So now, a quick example from a student:

This is the first step in a well developed, beautifully mixed, oil pastel color drawing.

We start with white and two blues. We begin to build the form of the objects, making them appear 3-dimensional. Remember how we used the eraser to create lights in the charcoal drawings? Now use the white pastel.

Think about the form (shape) of the object and how the object turns away from the light source. As it turns away, it will get darker. Switch to the middle-blue pastel. Then, as it gets really in shadow, switch to the darker blue.

BUT WATCH OUT! Don't let your color get too thick! Notice in the example how the grey paper is always showing through. You aren't creating a blue drawing - just a beginning of form. Lots more needs to happen with all those beautiful colors in your box. If you get the blues too heavy, your final drawing will look either childlike or muddy.

Look back up that blue and white drawing. Notice the color on the Easter egg? Now look at the drawing below:


That same Easter egg is now a reddish-orange. She used a little of the compliment (or opposite) in the darkest areas of that egg. The opposite of red is green; yellow - purple; orange - blue.

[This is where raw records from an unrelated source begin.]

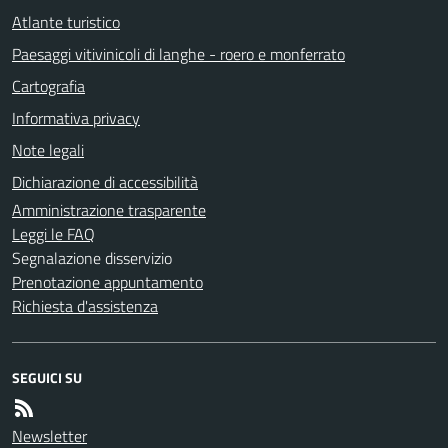
Atlante turistico
Paesaggi vitivinicoli di langhe - roero e monferrato
Cartografia
Informativa privacy
Note legali
Dichiarazione di accessibilità
Amministrazione trasparente
Leggi le FAQ
Segnalazione disservizio
Prenotazione appuntamento
Richiesta d'assistenza
SEGUICI SU
Newsletter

Now look at that little yellow cube. Look again. One more time. Is it gorgeous? Yes! Is it gorgeous because a little plastic cube is an amazingly interesting object? No. It is gorgeous because she slowly built up color (blue, white, pink, purple, orange) in the darker spots, and used the local color (yellow) to unify them. The only place where it's just yellow is in the brightest spots where the light shines directly on it.

And be sure, before you go off to start your own amazing drawing, that you take a close look at browns in the little wooden block.

Lovely.

2 comments:

noho1960 said...

Yep. It's spot on. No need to think twice whatsoever. Can we go pastel soon? thankyouverymuch.
W

Jeanie Frias said...

Noho - still want to start up a class?